WHAT TO PRODUCE. Below are records to reproduce in full; copy them exactly but keep the pictures out.

RECORDS PROVIDED.
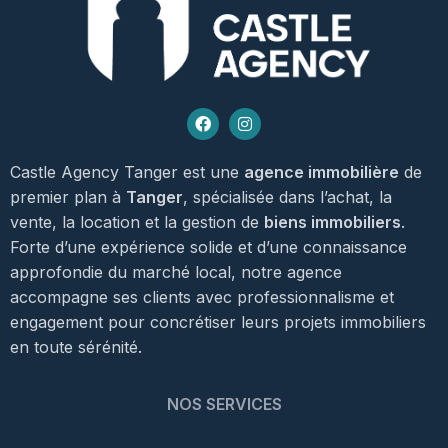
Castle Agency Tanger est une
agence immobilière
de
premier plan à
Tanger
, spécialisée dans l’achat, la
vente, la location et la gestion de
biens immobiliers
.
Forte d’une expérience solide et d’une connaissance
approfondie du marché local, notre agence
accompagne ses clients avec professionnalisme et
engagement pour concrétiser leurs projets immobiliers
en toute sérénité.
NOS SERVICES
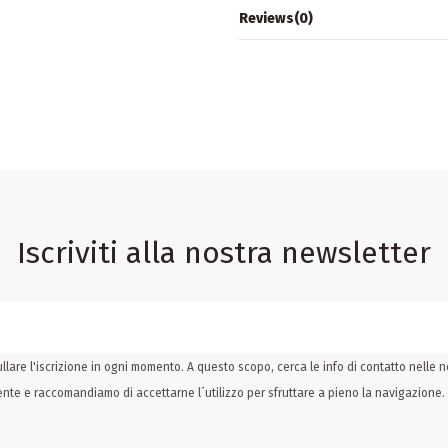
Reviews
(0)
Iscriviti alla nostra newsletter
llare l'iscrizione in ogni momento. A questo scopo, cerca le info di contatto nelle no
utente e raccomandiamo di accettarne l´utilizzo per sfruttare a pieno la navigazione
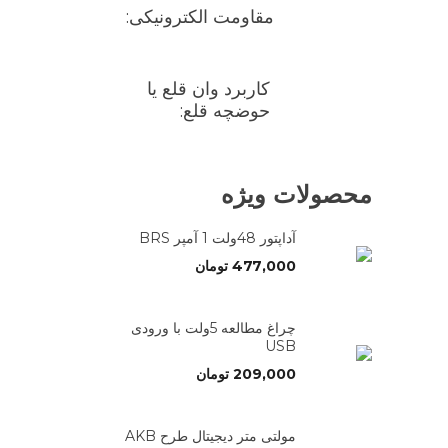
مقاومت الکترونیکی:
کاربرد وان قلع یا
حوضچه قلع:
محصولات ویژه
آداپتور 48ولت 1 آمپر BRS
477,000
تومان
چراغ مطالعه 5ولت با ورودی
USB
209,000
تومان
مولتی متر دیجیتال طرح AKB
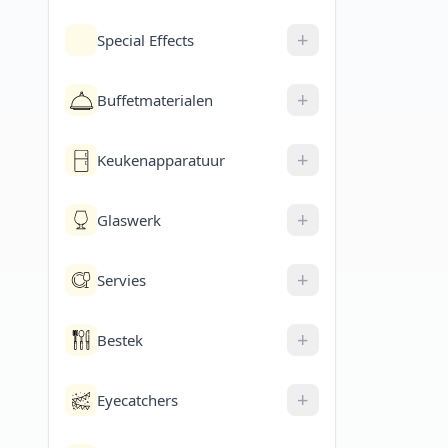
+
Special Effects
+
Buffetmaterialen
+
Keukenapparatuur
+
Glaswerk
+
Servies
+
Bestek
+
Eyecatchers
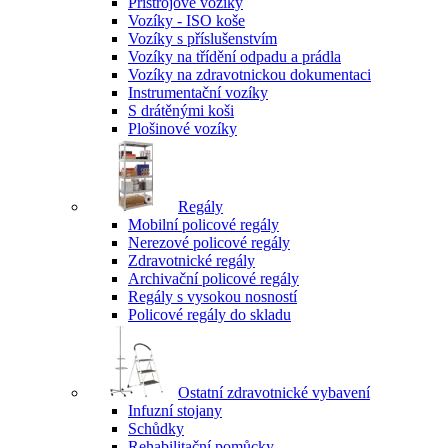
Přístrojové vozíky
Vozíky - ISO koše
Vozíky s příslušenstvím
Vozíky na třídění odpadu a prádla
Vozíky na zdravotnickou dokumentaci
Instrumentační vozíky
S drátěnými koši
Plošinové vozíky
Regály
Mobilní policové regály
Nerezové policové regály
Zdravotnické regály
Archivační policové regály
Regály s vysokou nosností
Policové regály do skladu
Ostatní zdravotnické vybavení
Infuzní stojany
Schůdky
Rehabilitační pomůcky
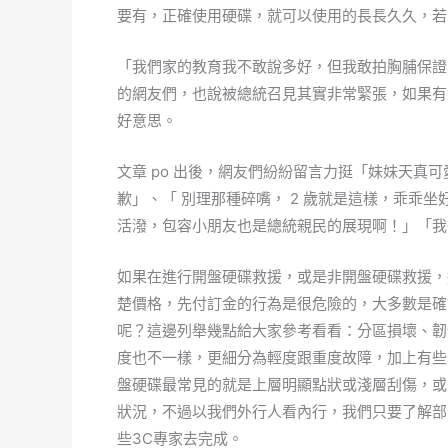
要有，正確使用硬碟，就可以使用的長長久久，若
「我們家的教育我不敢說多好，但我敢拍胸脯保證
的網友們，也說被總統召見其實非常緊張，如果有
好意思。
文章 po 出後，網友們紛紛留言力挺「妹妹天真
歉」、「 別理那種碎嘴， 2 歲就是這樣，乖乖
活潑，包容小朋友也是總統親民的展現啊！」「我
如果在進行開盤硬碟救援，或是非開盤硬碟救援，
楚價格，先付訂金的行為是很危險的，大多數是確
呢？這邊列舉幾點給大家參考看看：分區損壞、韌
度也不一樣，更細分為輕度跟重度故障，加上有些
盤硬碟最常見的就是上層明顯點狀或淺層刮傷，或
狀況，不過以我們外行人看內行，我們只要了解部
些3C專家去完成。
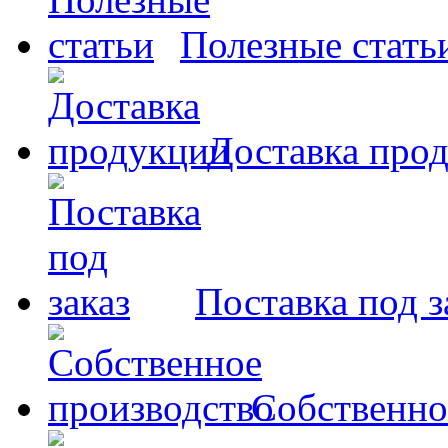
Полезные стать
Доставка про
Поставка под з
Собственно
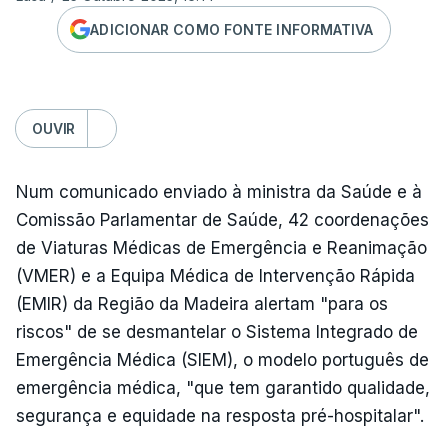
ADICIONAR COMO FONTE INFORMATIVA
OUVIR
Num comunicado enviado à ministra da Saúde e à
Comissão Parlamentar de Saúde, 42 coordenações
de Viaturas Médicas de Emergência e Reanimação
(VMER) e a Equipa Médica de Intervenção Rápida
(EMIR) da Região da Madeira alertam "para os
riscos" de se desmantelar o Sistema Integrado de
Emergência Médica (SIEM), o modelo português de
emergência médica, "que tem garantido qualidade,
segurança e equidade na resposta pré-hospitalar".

RESULT OF THE TASK.
Castle Agency Tanger est une
agence immobilière
de
premier plan à
Tanger
, spécialisée dans l’achat, la
vente, la location et la gestion de
biens immobiliers
.
Forte d’une expérience solide et d’une connaissance
approfondie du marché local, notre agence
accompagne ses clients avec professionnalisme et
engagement pour concrétiser leurs projets immobiliers
en toute sérénité.
NOS SERVICES
Reviews
(0)
Iscriviti alla nostra newsletter
llare l'iscrizione in ogni momento. A questo scopo, cerca le info di contatto nelle no
utente e raccomandiamo di accettarne l´utilizzo per sfruttare a pieno la navigazione
مقاومت الکترونیکی:
کاربرد وان قلع یا
حوضچه قلع:
محصولات ویژه
آداپتور 48ولت 1 آمپر BRS
477,000
تومان
چراغ مطالعه 5ولت با ورودی
USB
209,000
تومان
مولتی متر دیجیتال طرح AKB
+
Special Effects
+
Buffetmaterialen
+
Keukenapparatuur
+
Glaswerk
+
Servies
+
Bestek
+
Eyecatchers
Přístrojové vozíky
Vozíky - ISO koše
Vozíky s příslušenstvím
Vozíky na třídění odpadu a prádla
Vozíky na zdravotnickou dokumentaci
Instrumentační vozíky
S drátěnými koši
Plošinové vozíky
Regály
Mobilní policové regály
Nerezové policové regály
Zdravotnické regály
Archivační policové regály
Regály s vysokou nosností
Policové regály do skladu
Ostatní zdravotnické vybavení
Infuzní stojany
Schůdky
Rehabilitační pomůcky
要有，正確使用硬碟，就可以使用的長長久久，若
「我們家的教育我不敢說多好，但我敢拍胸脯保證
的網友們，也說被總統召見其實非常緊張，如果有
好意思。
文章 po 出後，網友們紛紛留言力挺「妹妹天真
歉」、「 別理那種碎嘴， 2 歲就是這樣，乖乖
活潑，包容小朋友也是總統親民的展現啊！」「我
如果在進行開盤硬碟救援，或是非開盤硬碟救援，
楚價格，先付訂金的行為是很危險的，大多數是確
呢？這邊列舉幾點給大家參考看看：分區損壞、韌
度也不一樣，更細分為輕度跟重度故障，加上有些
盤硬碟最常見的就是上層明顯點狀或淺層刮傷，或
狀況，不過以我們外行人看內行，我們只要了解部
些3C專家去完成。
Полезные стать
Доставка про
Поставка под з
Собственно
ADICIONAR COMO FONTE INFORMATIVA
OUVIR
Num comunicado enviado à ministra da Saúde e à
Comissão Parlamentar de Saúde, 42 coordenações
de Viaturas Médicas de Emergência e Reanimação
(VMER) e a Equipa Médica de Intervenção Rápida
(EMIR) da Região da Madeira alertam "para os
riscos" de se desmantelar o Sistema Integrado de
Emergência Médica (SIEM), o modelo português de
emergência médica, "que tem garantido qualidade,
segurança e equidade na resposta pré-hospitalar".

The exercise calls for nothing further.